* Problem requirements *
Every entry, exactly as given, must be retyped.

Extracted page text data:
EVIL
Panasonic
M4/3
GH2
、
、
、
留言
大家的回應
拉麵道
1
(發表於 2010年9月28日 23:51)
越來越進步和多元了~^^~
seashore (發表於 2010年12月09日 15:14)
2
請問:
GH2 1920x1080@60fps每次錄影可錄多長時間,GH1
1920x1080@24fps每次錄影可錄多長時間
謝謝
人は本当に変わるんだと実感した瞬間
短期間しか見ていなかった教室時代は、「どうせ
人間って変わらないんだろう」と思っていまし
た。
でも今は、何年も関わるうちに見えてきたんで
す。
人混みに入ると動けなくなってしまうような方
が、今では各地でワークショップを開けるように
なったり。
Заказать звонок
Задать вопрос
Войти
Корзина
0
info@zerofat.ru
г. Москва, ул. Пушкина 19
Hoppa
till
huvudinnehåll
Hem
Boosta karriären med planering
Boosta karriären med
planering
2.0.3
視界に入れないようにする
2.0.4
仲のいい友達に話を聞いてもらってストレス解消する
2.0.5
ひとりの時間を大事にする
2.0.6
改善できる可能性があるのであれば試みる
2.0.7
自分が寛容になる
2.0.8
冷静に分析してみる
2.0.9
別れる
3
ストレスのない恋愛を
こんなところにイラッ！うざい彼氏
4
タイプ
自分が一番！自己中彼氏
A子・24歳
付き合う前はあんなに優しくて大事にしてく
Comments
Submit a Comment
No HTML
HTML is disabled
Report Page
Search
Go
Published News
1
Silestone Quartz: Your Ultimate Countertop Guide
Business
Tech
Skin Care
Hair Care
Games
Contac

* Expected answer *
EVIL
Panasonic
M4/3
GH2
、
、
、
留言
大家的回應
拉麵道
1
(發表於 2010年9月28日 23:51)
越來越進步和多元了~^^~
seashore (發表於 2010年12月09日 15:14)
2
請問:
GH2 1920x1080@60fps每次錄影可錄多長時間,GH1
1920x1080@24fps每次錄影可錄多長時間
謝謝
人は本当に変わるんだと実感した瞬間
短期間しか見ていなかった教室時代は、「どうせ
人間って変わらないんだろう」と思っていまし
た。
でも今は、何年も関わるうちに見えてきたんで
す。
人混みに入ると動けなくなってしまうような方
が、今では各地でワークショップを開けるように
なったり。
Заказать звонок
Задать вопрос
Войти
Корзина
0
info@zerofat.ru
г. Москва, ул. Пушкина 19
Hoppa
till
huvudinnehåll
Hem
Boosta karriären med planering
Boosta karriären med
planering
2.0.3
視界に入れないようにする
2.0.4
仲のいい友達に話を聞いてもらってストレス解消する
2.0.5
ひとりの時間を大事にする
2.0.6
改善できる可能性があるのであれば試みる
2.0.7
自分が寛容になる
2.0.8
冷静に分析してみる
2.0.9
別れる
3
ストレスのない恋愛を
こんなところにイラッ！うざい彼氏
4
タイプ
自分が一番！自己中彼氏
A子・24歳
付き合う前はあんなに優しくて大事にしてく
Comments
Submit a Comment
No HTML
HTML is disabled
Report Page
Search
Go
Published News
1
Silestone Quartz: Your Ultimate Countertop Guide
Business
Tech
Skin Care
Hair Care
Games
Contac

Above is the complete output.